The Obama administration on Friday rejected calls within Congress to brand China a currency manipulator, but said its "significantly undervalued" currency was a key brake on global growth.

The US Treasury Department said China had not met the standards for manipulation of the yuan, also known as the renminbi, to gain an unfair competitive trade advantage. Such a distinction could pave the way for retaliatory sanctions, reports AFP.

"The available evidence suggest the RMB remains significantly undervalued, and we believe further appreciation of the RMB against the dollar and other major currencies is warranted," the Treasury said in its semi-annual report to Congress on exchange-rate policies.

The Treasury said it would continue to "closely monitor" the pace of the yuan's appreciation and "press for policy changes" to boost China's exchange-rate flexibility.

Beijing's tightly managed currency policy has triggered huge trade deficits in the United States, fueling a long-running source of friction between the world's two largest economies.

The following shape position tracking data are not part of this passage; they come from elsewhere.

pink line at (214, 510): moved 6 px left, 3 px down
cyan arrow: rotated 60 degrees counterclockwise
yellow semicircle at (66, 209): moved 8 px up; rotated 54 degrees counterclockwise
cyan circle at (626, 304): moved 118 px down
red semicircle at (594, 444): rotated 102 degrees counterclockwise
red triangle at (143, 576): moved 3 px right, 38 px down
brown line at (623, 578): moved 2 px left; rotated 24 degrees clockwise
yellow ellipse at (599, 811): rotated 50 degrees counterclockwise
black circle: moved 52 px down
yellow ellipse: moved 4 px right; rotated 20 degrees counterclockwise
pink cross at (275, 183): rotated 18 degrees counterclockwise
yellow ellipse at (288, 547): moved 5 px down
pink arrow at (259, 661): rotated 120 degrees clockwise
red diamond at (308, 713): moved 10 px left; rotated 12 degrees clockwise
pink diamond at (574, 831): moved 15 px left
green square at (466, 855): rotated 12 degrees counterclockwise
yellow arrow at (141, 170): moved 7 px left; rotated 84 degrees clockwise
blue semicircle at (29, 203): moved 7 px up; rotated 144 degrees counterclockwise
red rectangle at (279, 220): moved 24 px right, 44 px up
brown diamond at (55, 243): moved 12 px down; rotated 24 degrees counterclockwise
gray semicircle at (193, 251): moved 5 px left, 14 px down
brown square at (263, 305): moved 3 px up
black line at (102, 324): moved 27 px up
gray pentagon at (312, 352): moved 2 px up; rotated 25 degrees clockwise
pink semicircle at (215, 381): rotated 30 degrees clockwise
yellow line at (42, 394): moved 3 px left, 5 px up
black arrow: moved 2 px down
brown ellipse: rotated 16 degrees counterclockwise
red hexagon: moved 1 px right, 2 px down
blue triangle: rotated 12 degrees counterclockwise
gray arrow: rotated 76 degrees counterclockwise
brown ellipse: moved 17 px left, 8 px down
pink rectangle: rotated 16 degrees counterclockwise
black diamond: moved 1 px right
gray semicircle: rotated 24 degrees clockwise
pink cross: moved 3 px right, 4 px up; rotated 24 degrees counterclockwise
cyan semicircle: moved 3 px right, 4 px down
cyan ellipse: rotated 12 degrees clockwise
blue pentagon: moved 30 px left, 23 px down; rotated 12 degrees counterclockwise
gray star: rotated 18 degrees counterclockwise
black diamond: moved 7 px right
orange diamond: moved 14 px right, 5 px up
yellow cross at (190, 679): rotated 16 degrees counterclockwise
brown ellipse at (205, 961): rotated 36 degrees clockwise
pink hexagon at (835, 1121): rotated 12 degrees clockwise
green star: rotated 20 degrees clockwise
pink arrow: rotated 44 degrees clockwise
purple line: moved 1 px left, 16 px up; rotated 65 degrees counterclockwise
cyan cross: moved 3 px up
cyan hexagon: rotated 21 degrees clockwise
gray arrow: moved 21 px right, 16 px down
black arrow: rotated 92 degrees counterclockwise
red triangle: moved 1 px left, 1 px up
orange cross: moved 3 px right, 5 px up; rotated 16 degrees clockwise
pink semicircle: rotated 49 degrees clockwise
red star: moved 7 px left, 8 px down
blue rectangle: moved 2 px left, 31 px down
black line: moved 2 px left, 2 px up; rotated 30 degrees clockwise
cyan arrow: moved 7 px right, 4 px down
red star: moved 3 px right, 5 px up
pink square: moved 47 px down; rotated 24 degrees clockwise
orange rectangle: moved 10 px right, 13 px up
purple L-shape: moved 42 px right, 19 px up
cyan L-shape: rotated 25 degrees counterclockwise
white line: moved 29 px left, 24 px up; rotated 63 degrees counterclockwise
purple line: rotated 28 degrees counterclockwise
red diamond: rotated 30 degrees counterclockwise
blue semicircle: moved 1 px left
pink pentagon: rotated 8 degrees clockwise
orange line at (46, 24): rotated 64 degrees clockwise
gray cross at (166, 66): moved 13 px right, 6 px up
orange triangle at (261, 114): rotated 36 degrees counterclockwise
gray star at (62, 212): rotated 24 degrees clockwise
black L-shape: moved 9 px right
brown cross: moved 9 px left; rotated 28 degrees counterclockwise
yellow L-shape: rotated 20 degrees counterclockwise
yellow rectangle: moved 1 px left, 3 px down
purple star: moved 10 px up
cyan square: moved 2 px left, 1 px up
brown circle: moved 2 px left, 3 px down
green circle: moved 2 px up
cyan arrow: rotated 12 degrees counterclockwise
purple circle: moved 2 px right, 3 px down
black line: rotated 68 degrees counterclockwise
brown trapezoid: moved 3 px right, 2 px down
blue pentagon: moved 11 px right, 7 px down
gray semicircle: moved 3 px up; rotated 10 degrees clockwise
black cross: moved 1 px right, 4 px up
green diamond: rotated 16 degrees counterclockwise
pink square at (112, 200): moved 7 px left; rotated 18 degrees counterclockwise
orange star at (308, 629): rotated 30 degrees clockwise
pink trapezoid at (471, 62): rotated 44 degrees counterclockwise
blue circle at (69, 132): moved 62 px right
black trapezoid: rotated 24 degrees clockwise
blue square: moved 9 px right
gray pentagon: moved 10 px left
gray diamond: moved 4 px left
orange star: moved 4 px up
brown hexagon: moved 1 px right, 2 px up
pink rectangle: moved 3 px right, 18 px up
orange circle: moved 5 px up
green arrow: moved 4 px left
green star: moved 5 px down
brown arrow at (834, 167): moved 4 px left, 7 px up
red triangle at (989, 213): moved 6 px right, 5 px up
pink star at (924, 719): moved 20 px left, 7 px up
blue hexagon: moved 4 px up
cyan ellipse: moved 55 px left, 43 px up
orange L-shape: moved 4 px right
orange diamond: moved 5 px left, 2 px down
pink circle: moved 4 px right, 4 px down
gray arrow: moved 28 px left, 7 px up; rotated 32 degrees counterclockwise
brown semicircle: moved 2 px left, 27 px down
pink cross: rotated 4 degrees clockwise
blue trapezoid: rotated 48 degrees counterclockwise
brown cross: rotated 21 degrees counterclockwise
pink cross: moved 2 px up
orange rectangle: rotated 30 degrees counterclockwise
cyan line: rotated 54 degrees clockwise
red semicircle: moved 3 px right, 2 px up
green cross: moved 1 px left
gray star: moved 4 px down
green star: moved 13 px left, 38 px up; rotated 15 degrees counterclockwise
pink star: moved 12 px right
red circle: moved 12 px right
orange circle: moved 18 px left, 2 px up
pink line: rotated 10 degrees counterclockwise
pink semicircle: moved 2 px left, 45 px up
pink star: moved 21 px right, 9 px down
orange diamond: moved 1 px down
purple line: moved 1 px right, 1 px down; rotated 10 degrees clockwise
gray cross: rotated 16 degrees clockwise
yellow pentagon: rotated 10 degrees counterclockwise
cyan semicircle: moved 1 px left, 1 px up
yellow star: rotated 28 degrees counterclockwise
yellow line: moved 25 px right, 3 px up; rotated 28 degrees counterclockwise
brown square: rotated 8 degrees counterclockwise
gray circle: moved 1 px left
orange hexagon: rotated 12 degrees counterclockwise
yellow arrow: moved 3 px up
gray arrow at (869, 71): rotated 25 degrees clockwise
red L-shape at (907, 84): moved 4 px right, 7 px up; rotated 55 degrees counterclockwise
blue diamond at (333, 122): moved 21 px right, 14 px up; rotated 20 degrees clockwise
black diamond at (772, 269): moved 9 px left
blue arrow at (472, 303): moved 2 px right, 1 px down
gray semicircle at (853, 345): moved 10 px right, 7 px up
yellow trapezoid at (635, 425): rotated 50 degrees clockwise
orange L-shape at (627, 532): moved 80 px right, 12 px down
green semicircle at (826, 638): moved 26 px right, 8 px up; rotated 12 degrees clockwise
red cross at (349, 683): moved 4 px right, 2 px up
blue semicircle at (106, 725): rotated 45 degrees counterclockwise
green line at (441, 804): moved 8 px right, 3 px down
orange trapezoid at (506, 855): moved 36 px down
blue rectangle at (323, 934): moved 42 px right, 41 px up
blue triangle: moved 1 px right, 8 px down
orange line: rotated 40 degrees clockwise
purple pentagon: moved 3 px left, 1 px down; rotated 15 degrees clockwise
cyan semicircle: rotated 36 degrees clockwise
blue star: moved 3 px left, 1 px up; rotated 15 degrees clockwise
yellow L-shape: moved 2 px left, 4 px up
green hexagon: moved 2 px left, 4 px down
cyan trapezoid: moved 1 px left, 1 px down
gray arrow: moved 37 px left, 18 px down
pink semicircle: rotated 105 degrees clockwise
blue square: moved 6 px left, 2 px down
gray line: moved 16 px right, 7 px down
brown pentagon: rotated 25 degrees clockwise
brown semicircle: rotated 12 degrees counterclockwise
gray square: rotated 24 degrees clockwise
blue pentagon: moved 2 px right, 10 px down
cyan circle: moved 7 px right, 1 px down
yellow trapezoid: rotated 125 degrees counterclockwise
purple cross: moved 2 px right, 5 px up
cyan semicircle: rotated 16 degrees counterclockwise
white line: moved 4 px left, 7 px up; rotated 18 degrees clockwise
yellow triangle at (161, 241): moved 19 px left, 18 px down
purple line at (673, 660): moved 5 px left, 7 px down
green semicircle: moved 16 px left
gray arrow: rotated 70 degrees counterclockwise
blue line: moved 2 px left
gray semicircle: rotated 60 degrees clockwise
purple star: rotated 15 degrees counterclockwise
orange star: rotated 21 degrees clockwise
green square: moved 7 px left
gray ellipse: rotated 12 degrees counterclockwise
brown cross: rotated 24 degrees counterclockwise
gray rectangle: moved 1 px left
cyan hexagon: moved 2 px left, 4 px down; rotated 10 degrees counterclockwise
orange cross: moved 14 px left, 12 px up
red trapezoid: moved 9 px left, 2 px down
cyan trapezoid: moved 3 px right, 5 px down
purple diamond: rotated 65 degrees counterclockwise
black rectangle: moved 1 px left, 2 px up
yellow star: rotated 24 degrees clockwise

Critics in Congress accuse China of keeping the yuan artificially weak to flood the US market with cheap Chinese imports that have wiped out US jobs.

This year it is a hot-button campaign issue as Democratic President Barack Obama seeks re-election in November against the presumptive Republican candidate Mitt Romney.

With the fragile US economy at the top of voter concerns, Romney and some lawmakers have been calling for retaliatory sanctions against China, accusing Obama of failing to protect American jobs as the economy struggles to recover from the Great Recession.
The Treasury explained it declined to brand China a currency manipulator in part because of the yuan's appreciation against the dollar since June 2010 and a decline in its massive current account surplus, a broad measure of trade.

It also cited "China's commitments in the G20 and the US-China Strategic & Economic Dialogue to move more rapidly to a more market-determined exchange rate system."